Now, f''(x)=(f'(x))'=(-1/(x+1)^2)'=2/(x+1)^3.

f''(x) can be interpreted as the slope of the f'(x) at (x,f'(x)). In other words, it is the rate of change of the slope of the f(x).

If s=s(t) is the position function of an object that moves in a straight line, we know that its first derivative represents the velocity v(t) of the object as a function of time: v(t)=s'(t)=(ds)/(dt).

The instantaneous rate of change of velocity with respect to time is called the acceleration a(t) of the object. Thus, the acceleration function is the derivative of the velocity function and is therefore the second derivative of the position function: a(t)=v'(t)=(dv)/(dt)=s''(t)=(d^2s)/(dt^2).

Example 2. If position function of the object is s(t)=3t^2+ln(t+1), find acceleration of object after 1 second.

We need to find second derivative first.

s'(t)=(3t^2+ln(t+1))'=6t+1/(t+1).

s''(t)=(s'(t))'=(6t+1/(t+1))'=6-1/(t+1)^2.

So, acceleration after 1 second is s''(1)=6-1/(1+1)^2=5.75\ m/s^2.

Similarly if function y=f(x) has finite second derivative, then its derivative (finite or not) is called third derivative of y=f(x) and denoted in following ways: (d^3y)/(dx^3), (d^3)/(dx^3)(f(x)), y''', f'''(x), D^3 y, D^3f(x).

The third derivative is the derivative of the second derivative: f'''=(f'')'. So f'''(x) can be interpreted as the slope of the f''(x) or as the rate of change of f''(x).

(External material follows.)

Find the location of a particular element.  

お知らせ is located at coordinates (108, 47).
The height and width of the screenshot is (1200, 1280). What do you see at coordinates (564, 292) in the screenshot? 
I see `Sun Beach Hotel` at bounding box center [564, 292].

We can interpret the third derivative physically in the case where the function is the position function s=s(t) of an object that moves along a straight line. Because s'''=(s'')'=a', the third derivative of the position function is the derivative of the acceleration function and is called the jerk: j=(da)/(dt)=(d^3s)/(dt^3).

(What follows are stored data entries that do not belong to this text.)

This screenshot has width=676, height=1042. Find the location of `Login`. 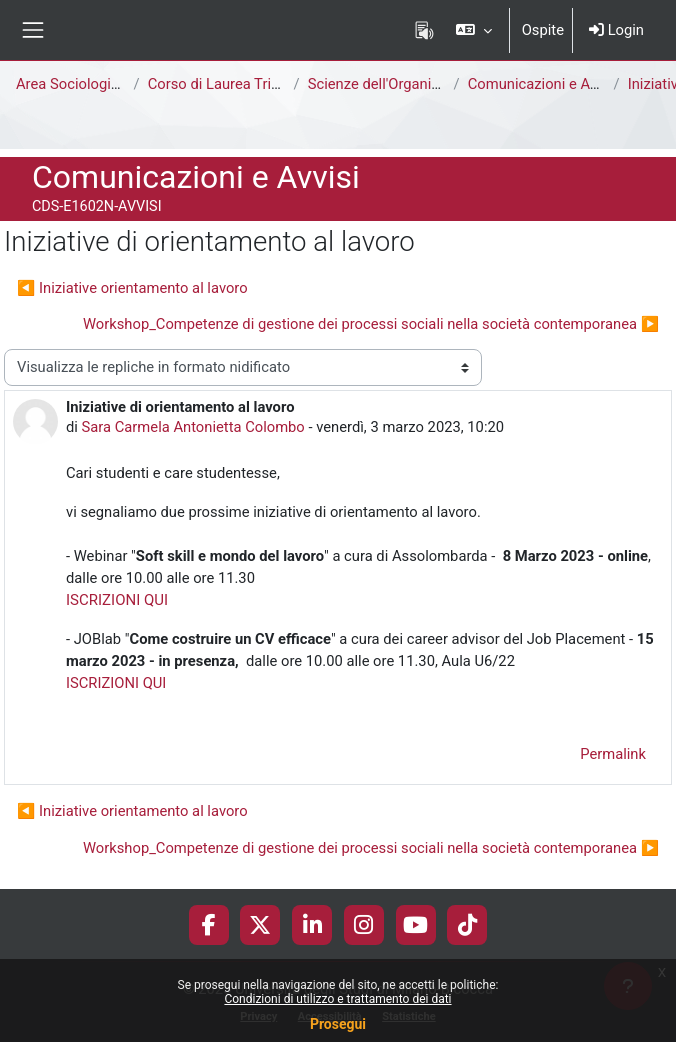 Login is located at coordinates (616, 30).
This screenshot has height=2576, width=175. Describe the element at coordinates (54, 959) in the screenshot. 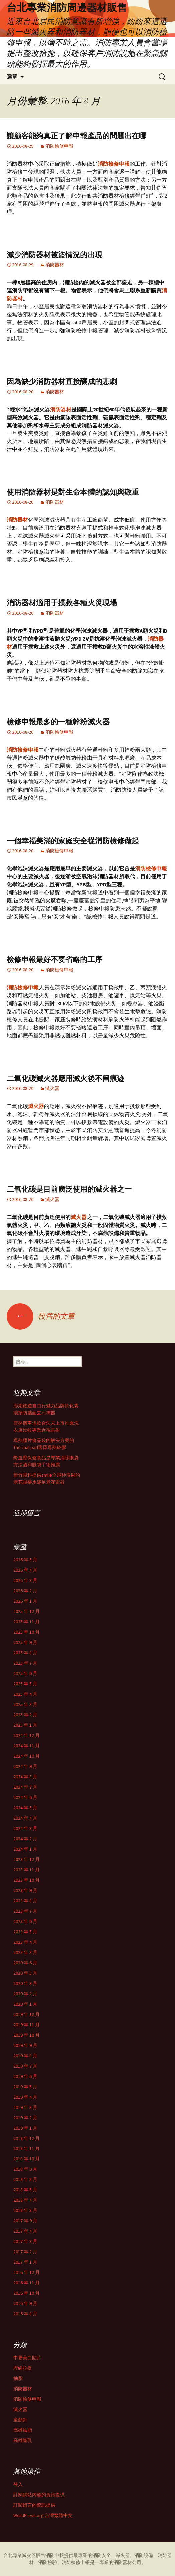 I see `檢修申報最好不要省略的工序` at that location.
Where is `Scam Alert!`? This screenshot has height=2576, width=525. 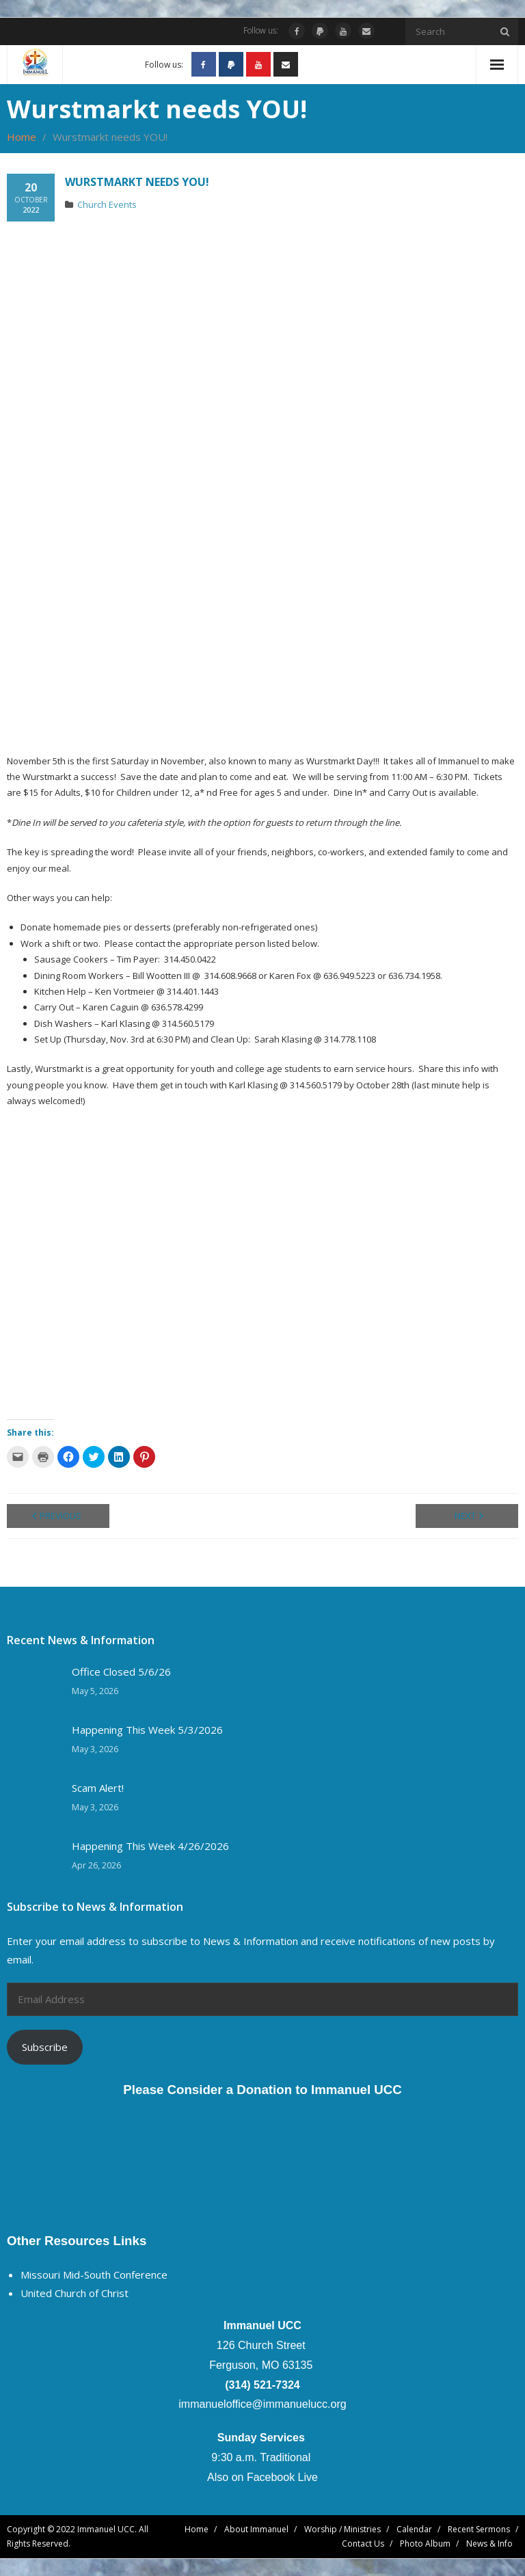 Scam Alert! is located at coordinates (98, 1788).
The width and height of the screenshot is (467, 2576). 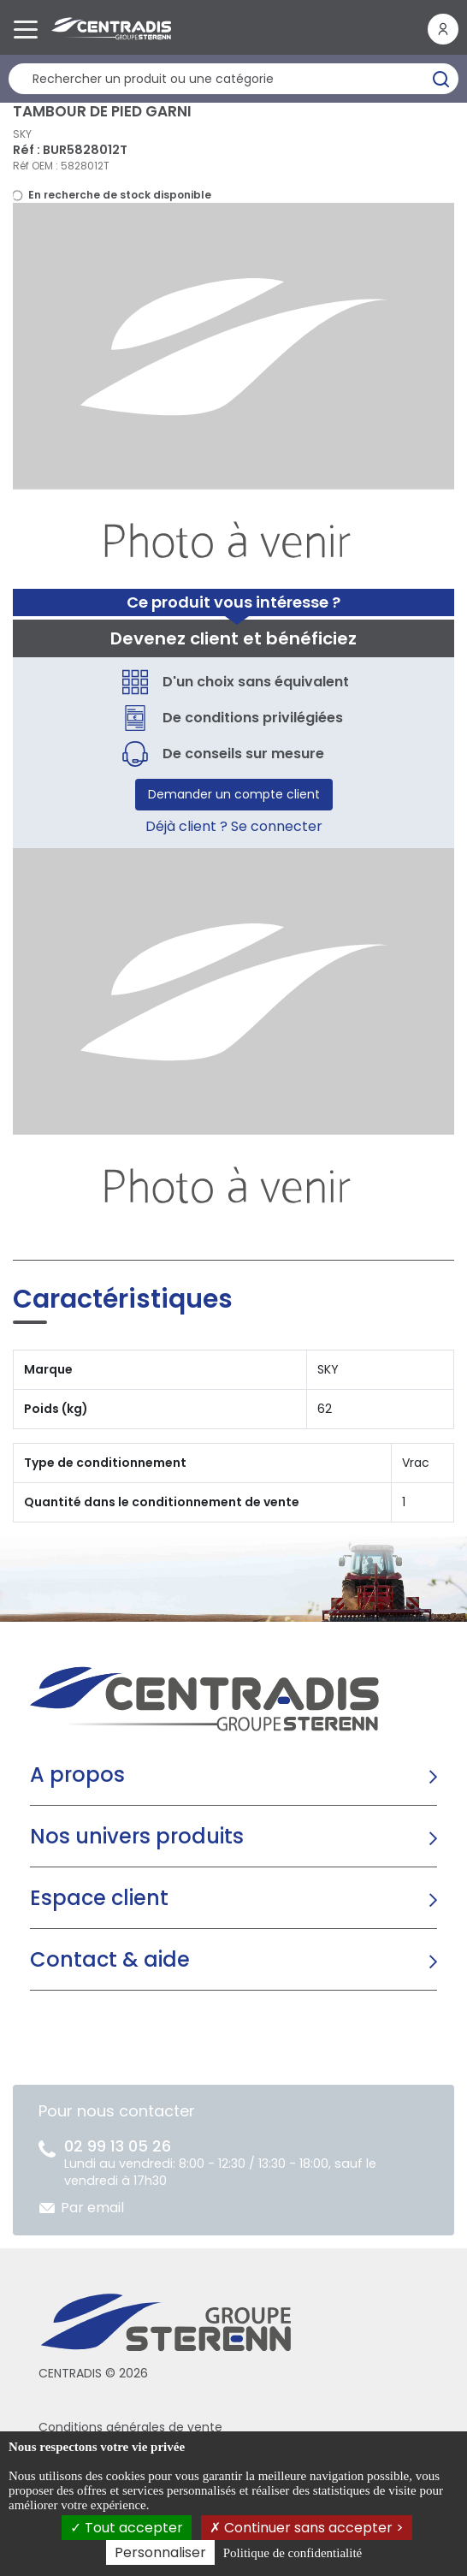 What do you see at coordinates (292, 2553) in the screenshot?
I see `Politique de confidentialité [link]` at bounding box center [292, 2553].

Thus, the jerk j is the rate of change of acceleration. It is aptly named because a large jerk means a sudden change in acceleration, which causes an abrupt movement in a vehicle.

Similarly we can define fourth derivative, fifth derivative etc.

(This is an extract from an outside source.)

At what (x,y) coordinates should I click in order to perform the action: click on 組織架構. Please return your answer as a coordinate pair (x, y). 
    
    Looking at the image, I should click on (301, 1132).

In general if (n-1)-th derivative of function y=f(x) exists and finite, then its derivative is called n-th derivative or derivative of n-th order of the function y=f(x).

So, color(red)(y^((n))=(y^((n-1)))').

Following notations are used for n-th derivative: (d^ny)/(dx^n), (d^n)/(dx^n)(f(x)), y^((n)), f^((n))(x), D^((n))y, D^((n))f(x).

In Lagrange and Cauchy notations y^((n)), f^((n)), D^((n))y, D^((n))f, if we want to explicitly state with respect to what variable we take derivative, we write y_(x^n)^((n)), f_(x^n)^((n)), D_(x^n)^((n)) y, D_(x^n)^((n))f.

For example, y''_(x^2) is second derivative of y with respect to x, f'''_(t^3) is third derivative of f with respect to t. Note, that x^2 is not x squared, it is just short record for x x, it denotes that derivative is taken two times. Similarly for t^3.

So, acceleration can be written as a=s''_(t^2) and jerk is j=s'''_(t^3).

Example 3. Find fourth derivative of y=1/2 x^4-1/6 x^3+2x^2+4/3 x-1/2.

We have that y'=2x^3-2x^2+4x+4/3.

y''=(y')'=(2x^3-2x^2+4x+4/3)'=6x^2-4x+4.

y'''=(y'')'=(6x^2-4x+4)'=12x-4.

y^((4))=(y''')'=(12x-4)'=12.

Note, that derivatives of order higher than 4 will be zero in this case.